Alfonso aceptó y ayudó a subir a la niña.

Fue un viaje agradable, pero el anciano no cambió de parecer. Se turnaba con el campesino para llevar el carro, mientras él descansaba y jugaba con Luz. Comían de lo que el hombre les ofrecía, sin dejar que Alfonso le pagase nada ni permitía que comieran de lo llevaba en la bolsa, diciendo que lo guardaran para los dos días de viaje que les quedaba.

Pronto llegaron a una bifurcación del camino, y el campesino dijo:

- Bueno, aquí os tengo que dejar.

- Gracias por su amabilidad, señor -contesta el anciano sin mucho convencimiento.

- No hay de qué.
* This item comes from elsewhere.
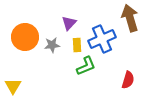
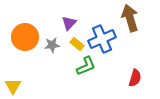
yellow rectangle: moved 1 px up; rotated 48 degrees counterclockwise
red semicircle: moved 7 px right, 2 px up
Usted lleve a esa chiquilla tan buena sana y salva con su abuela, y daré mi deuda por saldada.

Y partió hacia el este. Luz se despedía de aquel hombre con gran ímpetu, pues se había divertido mucho con él.

Alfonso tomó la mano de ella (algo que hasta a él mismo le sorprendió) y continuaron hacia el sur.
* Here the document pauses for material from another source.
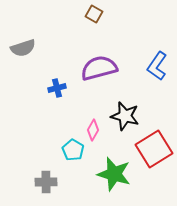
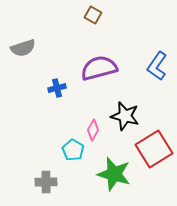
brown square: moved 1 px left, 1 px down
La niña parecía muy feliz cogida de la mano del anciano, que parecía que le estaba tomando algo de cariño.

Fueron a pasar esa noche en un claro no muy alejado del camino, pero resguardado, pues hacía frío y además quería evitar posibles bandidos que anduvieran por la zona.

Por desgracia, los saqueadores peinaban toda la zona esa misma noche, y sabían dónde podrían esconderse sus posibles víctimas. De tal manera, que los pillaron desprevenidos…

Alfonso se lanzó instintivamente hacia la niña, cubriendo su diminuto cuerpo con el suyo.

- ¡Vaya, vaya! El viejo ha sido muy rápido por lo que veo…

Tres bandidos rodearon al anciano, y rieron a carcajadas por el comentario del que parecía ser el jefe.

- Más te valdría cuidar de tu botín que de esa cría -dijo uno de ellos con sorna-. Aunque a esto no se le puede llamar tesoro precisamente -añadió hurgando la bolsa con los víveres y sus escasas monedas.

- Pues librémonos del anciano y cojamos a la niña, tal vez nos darían algo si la vendemos como esclava -sugirió el jefe, lanzando una mirada a Alfonso y después a sus secuaces.

Ambos se abalanzaron sobre el bulto que era el hombre protegiendo a la pequeña, dispuestos a jugar con su víctima antes de matarle.

Se entretuvieron clavándole sus dagas en el costado, en los brazos, y en cualquier sitio donde cabían sus hojas. Pero el anciano ni siquiera gritó, sólo pensaba en proteger a esa cría.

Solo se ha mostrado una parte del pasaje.